DOI: 10.1093/bjd/ljag086.262 ISSN: 0007-0963

AI14 The performance of large language models on the dermatology Specialty Certificate Examination

Mai Shehab, Wisam Alwan

Abstract

Large language models (LLMs) are increasingly being used for educational purposes. Previous studies evaluating the performance of LLM on the dermatology Specialty Certificate Examination (SCE), excluding image-based questions, reported overall accuracies of 63% for ChatGPT 3.5 and 90% for ChatGPT 4 (Passby L, Jenko N, Wernham A. Performance of ChatGPT on Specialty Certificate Examination in Dermatology multiple-choice questions. Clin Exp Dermatol 2024; 49: 722–7). This study assesses the performance of four current-generation LLMs on sample dermatology SCE questions, inclusive of image-based questions.
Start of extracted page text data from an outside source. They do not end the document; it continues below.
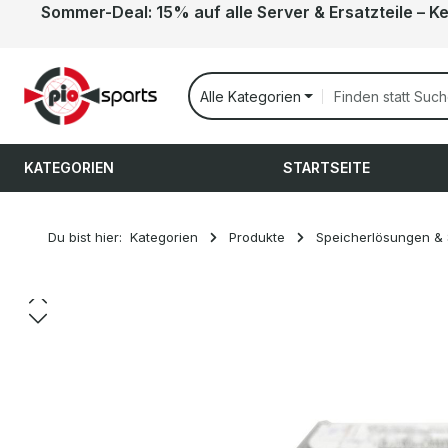
Sommer-Deal: 15% auf alle Server & Ersatzteile – K
 Hauptinhalt springen
Zur Suche springen
Zur Hauptnavigation springen
Alle Kategorien
KATEGORIEN
STARTSEITE
Du bist hier:
Kategorien
Produkte
Speicherlösungen &
Bildergalerie überspringen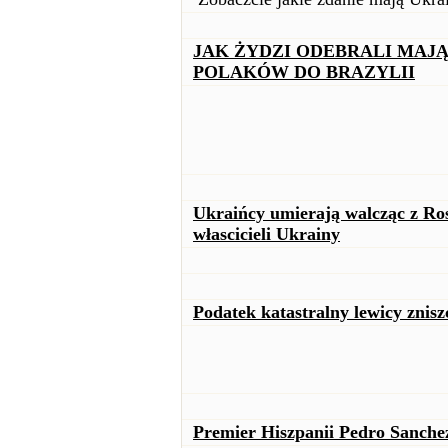
JAK ŻYDZI ODEBRALI MAJĄT
POLAKÓW DO BRAZYLII
Ukraińcy umierają walcząc z Ro
włascicieli Ukrainy
Podatek katastralny lewicy znis
Premier Hiszpanii Pedro Sanche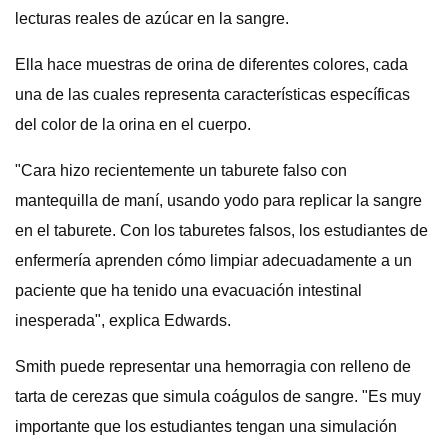
lecturas reales de azúcar en la sangre.
Ella hace muestras de orina de diferentes colores, cada
una de las cuales representa características específicas
del color de la orina en el cuerpo.
"Cara hizo recientemente un taburete falso con
mantequilla de maní, usando yodo para replicar la sangre
en el taburete. Con los taburetes falsos, los estudiantes de
enfermería aprenden cómo limpiar adecuadamente a un
paciente que ha tenido una evacuación intestinal
inesperada", explica Edwards.
Smith puede representar una hemorragia con relleno de
tarta de cerezas que simula coágulos de sangre. "Es muy
importante que los estudiantes tengan una simulación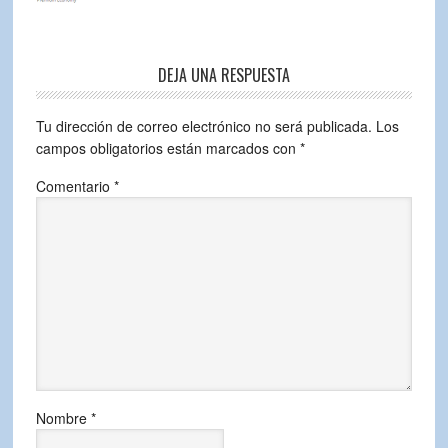
DEJA UNA RESPUESTA
Tu dirección de correo electrónico no será publicada.
Los
campos obligatorios están marcados con
*
Comentario
*
Nombre
*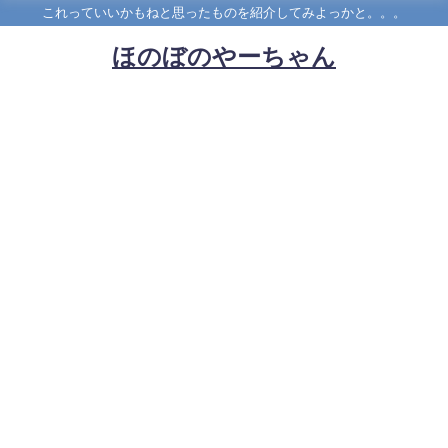
これっていいかもねと思ったものを紹介してみよっかと。。。
ほのぼのやーちゃん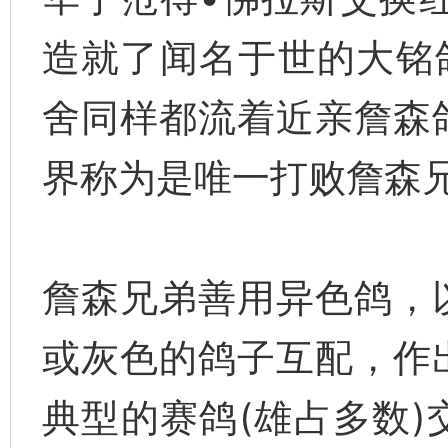
造就了闻名于世的大铭鸽
舍同样都流着近亲詹森
界称为是唯一打败詹森
詹森兄弟善用异色鸽，
或灰色的鸽子互配，作
典型的赛鸽(雄占多数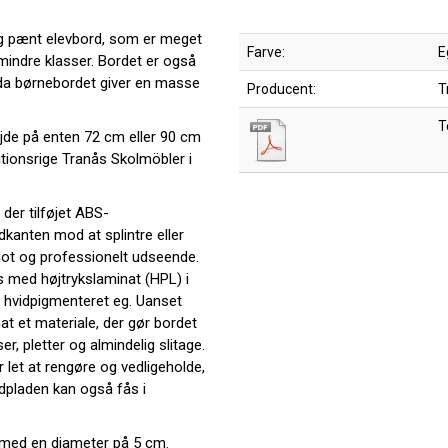
og pænt elevbord, som er meget
Farve:
E
mindre klasser. Bordet er også
, da børnebordet giver en masse
Producent:
T
T
øjde på enten 72 cm eller 90 cm
itionsrige Tranås Skolmöbler i
der tilføjet ABS-
rdkanten mod at splintre eller
flot og professionelt udseende.
 med højtrykslaminat (HPL) i
 hvidpigmenteret eg. Uanset
at et materiale, der gør bordet
, pletter og almindelig slitage.
r let at rengøre og vedligeholde,
ordpladen kan også fås i
ør med en diameter på 5 cm.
In total, 104 single-best-answer dermatology SCE sample questions, available on the Membership of the Royal College of Physicians website, were individually entered into ChatGPT-5.1, Gemini 3.0, Claude Sonnet 4.5 and Grok 4.1. Extended-reasoning models were selected where available to reflect exam technique. Incorrect answers were collected and thematically analysed to identify trends among models, hallucination patterns and reasoning errors. Accuracy was highest for Gemini (98.1%), followed by ChatGPT (97.1%), Claude (93.3%) and Grok (89.4%). Four questions included images: three histopathology slides and one spot-diagnosis. All models correctly answered the spot-diagnosis question; however, no models answered all three histopathology items correctly. One question on cutaneous allergy showed dis­agreement among all models, with only Gemini identifying the correct answer. Despite high overall performance, incorrect responses were supported by persuasive explanations. Qualitative analysis demonstrated recurring error patterns, particularly in items requiring ‘single-best-answer’ reasoning and in distinguishing subtly different clinical presentations or histopathological features. Current LLMs demonstrate strong performance on dermatology SCE-style questions, yet the confident delivery of incorrect responses highlights important educational considerations. While LLMs can be a useful tool in moderating exam questions, they must be developed using robust, well-referenced training data. LLMs offer promise as adjunct revision tools; however, unrecognized errors may mislead learners who depend on openly accessible, noncurated models to learn dermatology.